Ao menos, esse era o plano até a porta do seu escritório ser aberta abruptamente.

Ele soltou um suspiro profundo, preparando-se para dizer a quem quer que fosse para ir embora.

“Eu… preciso de ajuda.”

Peter olhou para cima na direção da voz. Era Axel.

Ele estava se apoiando pesadamente na moldura da porta, com a mão segurando a cabeça, e estava suando profusamente. Mesmo da sua cadeira na mesa, Peter podia ver a dor estampada no rosto de Axel.

“Axel!” Peter gritou, pulando da cadeira e correndo para o lado do homem.

“Ajuda…” Axel ofegou, grunhindo enquanto a dor em sua cabeça aumentava.

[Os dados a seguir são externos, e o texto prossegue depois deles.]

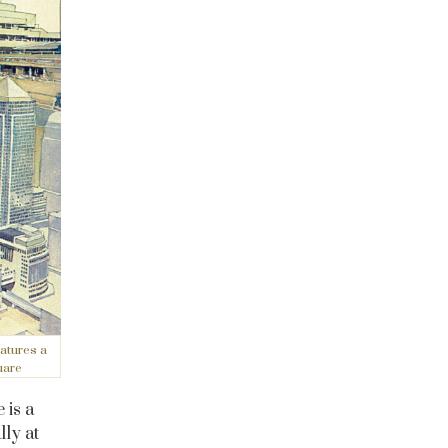
atures a
uare
 is a
ly at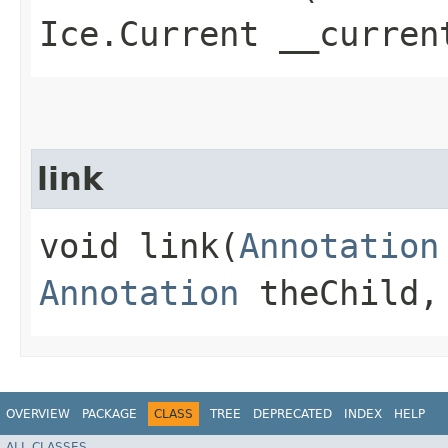
Ice.Current __curren
link
void link​(
Annotation
Annotation
theChild, 
OVERVIEW
PACKAGE
CLASS
TREE
DEPRECATED
INDEX
HELP
ALL CLASSES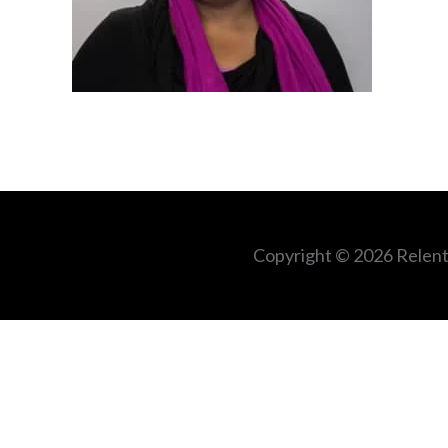
Copyright © 2026
Relent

“Vamos te levar até a cadeira,” disse Peter, ajudando Axel a se sentar. Uma vez na cadeira, Peter voltou para a porta. “Preciso de uma ajudinha aqui!”

Peter se ajoelhou em frente a Axel.

“Ei, me diz o que está acontecendo,” disse Peter, levantando o queixo de Axel. “Merda!”

Axel levantou o queixo, e sangue escorreu do seu nariz. Sua boca estava quase coberta pelo líquido escuro.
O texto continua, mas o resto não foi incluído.